WALTER RODGERS, CNN CORRESPONDENT (voice-over): This is Afghanistan, as Alexander the Great or Marco Polo may have seen it. Little has changed here in over two millennium. And it was among these people Osama bin Laden based his al Qaeda fighters. War has been a kind of commerce here. 20 years ago, it was the Soviets. Then bin Laden's Taliban, followed by U.S. bombs that decimated the Taliban.

This clan chief complained that the Taliban destroyed everything, although a younger generation here disputes this. Afghanistan is both breathtakingly beautiful and brutally cruel. Spilling blood, part of the rhythm of life. When vultures soar here, Afghans say the birds smell bin Laden's dead al Qaeda fighters killed by U.S. bombs. Before that, it was the Russians killed by the mujahideen in the 1980s.

UNIDENTIFIED MALE: We would like to come and sit and talk with you, but we never went near the Russians. We hated them. They would shoot us.

RODGERS: Villagers still hate the Soviets, claiming they even shot Afghan babies in their cribs. In return, this boy's father or grandfather may have played polo on ponies with the heads of captured Russian soldiers they decapitated.

(on camera): Well-intentioned diplomats and policymakers talk of modernization and nation building in Afghanistan. Out in these villages, however, those lofty intentions may have to squeeze through some ancient doorways and leapfrog centuries to achieve those goals.

(voice-over): Many Afghans still live without electricity in a world lit only by fire. Some children go shoeless all winter. Just as in Medieval Europe, livestock is often killed off before winter. Not enough fodder to feed the animals until spring.

Drinking water is lapped from polluted drainage ditches. Afghans still live in mud castles, fortresses in a faction-riddled society. Young girls are married by 14, bought and paid for by the groom's family, $500 and up.

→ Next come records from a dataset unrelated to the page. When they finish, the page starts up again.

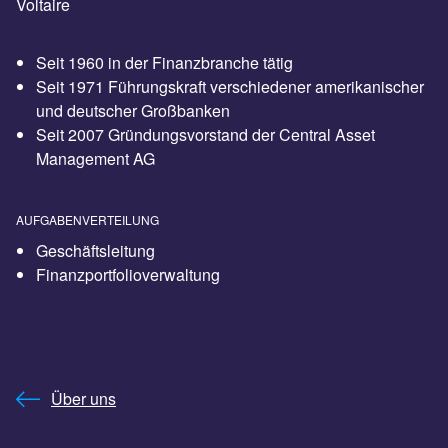
Voltaire
Seit 1960 in der Finanzbranche tätig
Seit 1971 Führungskraft verschiedener amerikanischer
und deutscher Großbanken
Seit 2007 Gründungsvorstand der Central Asset
Management AG
AUFGABENVERTEILUNG
Geschäftsleitung
Finanzportfolioverwaltung
Über uns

Iza Toola (ph) does not know if he is 16 or 17. Dates are not important here. But he has an 8-month-old son. The baby wears bright blue beads to ward off the evil eye. These are Muslims. Fatalism is key to their faith, accepting what allah has mandated for them.

Allah has been generous with John Mohammed. He has three wives. His friends say the youngest is his favorite. Except for gathering firewood or crops, most Afghan women do not venture forth. Their world is the mud fortress. The world beyond is threatening.

So alien is our TV camera, this woman fears we have come to kidnap her son. Still as this war winds down, the sounds of a child's laughter is again heard in Afghan villages and hope again soars here that this generation may yet enjoy its childhood.

Walter Rodgers, CNN, Bombackel (ph), Afghanistan.


ROBERTSON: Only a few days ago, the mountains behind me was still resonating to the sounds of heavy and intense bombing. Now they're returning to their more peaceful, natural state. Al Qaeda members and Osama bin Laden may still be hiding out there. No one really knows.

Thank you for watching. I'm Nic Robertson. LIVE FROM AFGHANISTAN will be back at the same time tomorrow.